===== DATASET RECORDS =====
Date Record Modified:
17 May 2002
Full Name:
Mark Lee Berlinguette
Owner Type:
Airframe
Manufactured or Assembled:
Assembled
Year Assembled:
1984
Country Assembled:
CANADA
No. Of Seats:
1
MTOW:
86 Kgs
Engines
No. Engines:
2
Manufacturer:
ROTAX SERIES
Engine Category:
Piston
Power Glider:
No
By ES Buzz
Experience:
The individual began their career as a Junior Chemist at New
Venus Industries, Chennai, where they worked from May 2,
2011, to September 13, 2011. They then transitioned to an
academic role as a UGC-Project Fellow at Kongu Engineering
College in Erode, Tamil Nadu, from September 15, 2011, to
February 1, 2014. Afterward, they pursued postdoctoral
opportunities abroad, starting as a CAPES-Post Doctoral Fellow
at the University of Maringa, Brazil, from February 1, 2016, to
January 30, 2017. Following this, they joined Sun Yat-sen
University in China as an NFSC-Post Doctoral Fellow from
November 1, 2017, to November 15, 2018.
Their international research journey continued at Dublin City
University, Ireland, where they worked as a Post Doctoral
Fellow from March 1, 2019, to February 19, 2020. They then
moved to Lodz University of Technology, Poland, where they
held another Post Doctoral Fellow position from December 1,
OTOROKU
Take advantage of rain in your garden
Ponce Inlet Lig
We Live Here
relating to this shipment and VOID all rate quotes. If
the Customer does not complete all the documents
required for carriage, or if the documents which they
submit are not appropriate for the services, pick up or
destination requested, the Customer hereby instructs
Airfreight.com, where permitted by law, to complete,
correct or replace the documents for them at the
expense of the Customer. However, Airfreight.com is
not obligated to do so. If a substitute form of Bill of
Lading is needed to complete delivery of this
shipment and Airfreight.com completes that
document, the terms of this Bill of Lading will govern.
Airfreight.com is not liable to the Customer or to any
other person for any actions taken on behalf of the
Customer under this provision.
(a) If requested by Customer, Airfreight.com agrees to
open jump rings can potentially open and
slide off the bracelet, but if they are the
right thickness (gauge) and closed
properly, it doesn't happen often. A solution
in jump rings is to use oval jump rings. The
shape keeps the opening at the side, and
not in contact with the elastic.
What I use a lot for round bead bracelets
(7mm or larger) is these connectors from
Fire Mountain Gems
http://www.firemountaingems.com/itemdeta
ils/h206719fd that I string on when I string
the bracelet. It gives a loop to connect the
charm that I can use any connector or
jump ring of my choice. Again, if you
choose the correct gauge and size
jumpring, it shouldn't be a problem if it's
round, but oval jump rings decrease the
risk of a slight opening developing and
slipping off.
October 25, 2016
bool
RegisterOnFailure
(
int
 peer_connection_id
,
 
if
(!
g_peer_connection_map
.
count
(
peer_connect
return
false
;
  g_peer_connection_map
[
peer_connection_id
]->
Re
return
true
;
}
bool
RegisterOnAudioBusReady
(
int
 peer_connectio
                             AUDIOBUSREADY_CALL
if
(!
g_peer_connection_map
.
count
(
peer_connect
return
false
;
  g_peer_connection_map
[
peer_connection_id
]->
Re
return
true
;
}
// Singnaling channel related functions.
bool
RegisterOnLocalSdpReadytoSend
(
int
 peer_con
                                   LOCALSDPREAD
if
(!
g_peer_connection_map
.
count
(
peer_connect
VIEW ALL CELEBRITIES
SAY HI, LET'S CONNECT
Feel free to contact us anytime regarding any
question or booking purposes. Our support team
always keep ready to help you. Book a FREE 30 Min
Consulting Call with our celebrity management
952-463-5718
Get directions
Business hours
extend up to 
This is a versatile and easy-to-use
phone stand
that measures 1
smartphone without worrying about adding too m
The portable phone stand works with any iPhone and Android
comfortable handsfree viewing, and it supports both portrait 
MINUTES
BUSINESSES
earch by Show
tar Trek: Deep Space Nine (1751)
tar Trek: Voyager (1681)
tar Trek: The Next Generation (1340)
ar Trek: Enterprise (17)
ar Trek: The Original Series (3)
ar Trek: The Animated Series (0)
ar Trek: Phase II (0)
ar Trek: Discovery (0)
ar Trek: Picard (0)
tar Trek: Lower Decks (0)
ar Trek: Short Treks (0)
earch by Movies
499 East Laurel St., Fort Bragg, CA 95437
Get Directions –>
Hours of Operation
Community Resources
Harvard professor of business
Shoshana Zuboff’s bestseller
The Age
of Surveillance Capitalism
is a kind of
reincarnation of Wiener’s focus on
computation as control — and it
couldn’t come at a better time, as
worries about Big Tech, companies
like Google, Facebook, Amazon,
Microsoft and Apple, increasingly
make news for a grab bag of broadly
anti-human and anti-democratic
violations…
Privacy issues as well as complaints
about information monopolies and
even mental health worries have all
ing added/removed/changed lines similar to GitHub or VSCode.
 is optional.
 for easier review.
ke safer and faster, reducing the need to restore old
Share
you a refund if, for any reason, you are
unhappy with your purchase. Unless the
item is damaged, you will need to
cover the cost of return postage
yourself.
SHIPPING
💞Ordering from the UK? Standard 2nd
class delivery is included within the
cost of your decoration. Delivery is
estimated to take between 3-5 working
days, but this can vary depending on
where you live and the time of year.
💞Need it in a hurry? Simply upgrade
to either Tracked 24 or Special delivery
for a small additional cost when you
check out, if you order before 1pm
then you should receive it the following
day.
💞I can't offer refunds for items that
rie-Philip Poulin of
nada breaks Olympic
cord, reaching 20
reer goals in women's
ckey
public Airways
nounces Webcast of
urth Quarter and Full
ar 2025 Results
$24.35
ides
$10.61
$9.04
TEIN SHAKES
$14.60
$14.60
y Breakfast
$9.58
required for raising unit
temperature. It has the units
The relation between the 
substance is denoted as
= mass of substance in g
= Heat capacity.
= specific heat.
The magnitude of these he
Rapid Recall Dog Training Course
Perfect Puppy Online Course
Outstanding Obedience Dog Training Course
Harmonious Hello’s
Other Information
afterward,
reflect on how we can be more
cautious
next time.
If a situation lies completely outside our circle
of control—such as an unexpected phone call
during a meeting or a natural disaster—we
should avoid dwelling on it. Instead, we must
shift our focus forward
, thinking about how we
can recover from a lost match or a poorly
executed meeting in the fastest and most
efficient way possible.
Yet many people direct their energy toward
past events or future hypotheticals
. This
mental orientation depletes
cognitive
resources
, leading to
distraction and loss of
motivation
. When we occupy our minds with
=====
▶ TASK STATEMENT
What is needed here is an exact transcription of the records above.

▶ SOLUTION TO THE EXERCISE
Date Record Modified:
17 May 2002
Full Name:
Mark Lee Berlinguette
Owner Type:
Airframe
Manufactured or Assembled:
Assembled
Year Assembled:
1984
Country Assembled:
CANADA
No. Of Seats:
1
MTOW:
86 Kgs
Engines
No. Engines:
2
Manufacturer:
ROTAX SERIES
Engine Category:
Piston
Power Glider:
No
By ES Buzz
Experience:
The individual began their career as a Junior Chemist at New
Venus Industries, Chennai, where they worked from May 2,
2011, to September 13, 2011. They then transitioned to an
academic role as a UGC-Project Fellow at Kongu Engineering
College in Erode, Tamil Nadu, from September 15, 2011, to
February 1, 2014. Afterward, they pursued postdoctoral
opportunities abroad, starting as a CAPES-Post Doctoral Fellow
at the University of Maringa, Brazil, from February 1, 2016, to
January 30, 2017. Following this, they joined Sun Yat-sen
University in China as an NFSC-Post Doctoral Fellow from
November 1, 2017, to November 15, 2018.
Their international research journey continued at Dublin City
University, Ireland, where they worked as a Post Doctoral
Fellow from March 1, 2019, to February 19, 2020. They then
moved to Lodz University of Technology, Poland, where they
held another Post Doctoral Fellow position from December 1,
OTOROKU
Take advantage of rain in your garden
Ponce Inlet Lig
We Live Here
relating to this shipment and VOID all rate quotes. If
the Customer does not complete all the documents
required for carriage, or if the documents which they
submit are not appropriate for the services, pick up or
destination requested, the Customer hereby instructs
Airfreight.com, where permitted by law, to complete,
correct or replace the documents for them at the
expense of the Customer. However, Airfreight.com is
not obligated to do so. If a substitute form of Bill of
Lading is needed to complete delivery of this
shipment and Airfreight.com completes that
document, the terms of this Bill of Lading will govern.
Airfreight.com is not liable to the Customer or to any
other person for any actions taken on behalf of the
Customer under this provision.
(a) If requested by Customer, Airfreight.com agrees to
open jump rings can potentially open and
slide off the bracelet, but if they are the
right thickness (gauge) and closed
properly, it doesn't happen often. A solution
in jump rings is to use oval jump rings. The
shape keeps the opening at the side, and
not in contact with the elastic.
What I use a lot for round bead bracelets
(7mm or larger) is these connectors from
Fire Mountain Gems
http://www.firemountaingems.com/itemdeta
ils/h206719fd that I string on when I string
the bracelet. It gives a loop to connect the
charm that I can use any connector or
jump ring of my choice. Again, if you
choose the correct gauge and size
jumpring, it shouldn't be a problem if it's
round, but oval jump rings decrease the
risk of a slight opening developing and
slipping off.
October 25, 2016
bool
RegisterOnFailure
(
int
 peer_connection_id
,
 
if
(!
g_peer_connection_map
.
count
(
peer_connect
return
false
;
  g_peer_connection_map
[
peer_connection_id
]->
Re
return
true
;
}
bool
RegisterOnAudioBusReady
(
int
 peer_connectio
                             AUDIOBUSREADY_CALL
if
(!
g_peer_connection_map
.
count
(
peer_connect
return
false
;
  g_peer_connection_map
[
peer_connection_id
]->
Re
return
true
;
}
// Singnaling channel related functions.
bool
RegisterOnLocalSdpReadytoSend
(
int
 peer_con
                                   LOCALSDPREAD
if
(!
g_peer_connection_map
.
count
(
peer_connect
VIEW ALL CELEBRITIES
SAY HI, LET'S CONNECT
Feel free to contact us anytime regarding any
question or booking purposes. Our support team
always keep ready to help you. Book a FREE 30 Min
Consulting Call with our celebrity management
952-463-5718
Get directions
Business hours
extend up to 
This is a versatile and easy-to-use
phone stand
that measures 1
smartphone without worrying about adding too m
The portable phone stand works with any iPhone and Android
comfortable handsfree viewing, and it supports both portrait 
MINUTES
BUSINESSES
earch by Show
tar Trek: Deep Space Nine (1751)
tar Trek: Voyager (1681)
tar Trek: The Next Generation (1340)
ar Trek: Enterprise (17)
ar Trek: The Original Series (3)
ar Trek: The Animated Series (0)
ar Trek: Phase II (0)
ar Trek: Discovery (0)
ar Trek: Picard (0)
tar Trek: Lower Decks (0)
ar Trek: Short Treks (0)
earch by Movies
499 East Laurel St., Fort Bragg, CA 95437
Get Directions –>
Hours of Operation
Community Resources
Harvard professor of business
Shoshana Zuboff’s bestseller
The Age
of Surveillance Capitalism
is a kind of
reincarnation of Wiener’s focus on
computation as control — and it
couldn’t come at a better time, as
worries about Big Tech, companies
like Google, Facebook, Amazon,
Microsoft and Apple, increasingly
make news for a grab bag of broadly
anti-human and anti-democratic
violations…
Privacy issues as well as complaints
about information monopolies and
even mental health worries have all
ing added/removed/changed lines similar to GitHub or VSCode.
 is optional.
 for easier review.
ke safer and faster, reducing the need to restore old
Share
you a refund if, for any reason, you are
unhappy with your purchase. Unless the
item is damaged, you will need to
cover the cost of return postage
yourself.
SHIPPING
💞Ordering from the UK? Standard 2nd
class delivery is included within the
cost of your decoration. Delivery is
estimated to take between 3-5 working
days, but this can vary depending on
where you live and the time of year.
💞Need it in a hurry? Simply upgrade
to either Tracked 24 or Special delivery
for a small additional cost when you
check out, if you order before 1pm
then you should receive it the following
day.
💞I can't offer refunds for items that
rie-Philip Poulin of
nada breaks Olympic
cord, reaching 20
reer goals in women's
ckey
public Airways
nounces Webcast of
urth Quarter and Full
ar 2025 Results
$24.35
ides
$10.61
$9.04
TEIN SHAKES
$14.60
$14.60
y Breakfast
$9.58
required for raising unit
temperature. It has the units
The relation between the 
substance is denoted as
= mass of substance in g
= Heat capacity.
= specific heat.
The magnitude of these he
Rapid Recall Dog Training Course
Perfect Puppy Online Course
Outstanding Obedience Dog Training Course
Harmonious Hello’s
Other Information
afterward,
reflect on how we can be more
cautious
next time.
If a situation lies completely outside our circle
of control—such as an unexpected phone call
during a meeting or a natural disaster—we
should avoid dwelling on it. Instead, we must
shift our focus forward
, thinking about how we
can recover from a lost match or a poorly
executed meeting in the fastest and most
efficient way possible.
Yet many people direct their energy toward
past events or future hypotheticals
. This
mental orientation depletes
cognitive
resources
, leading to
distraction and loss of
motivation
. When we occupy our minds with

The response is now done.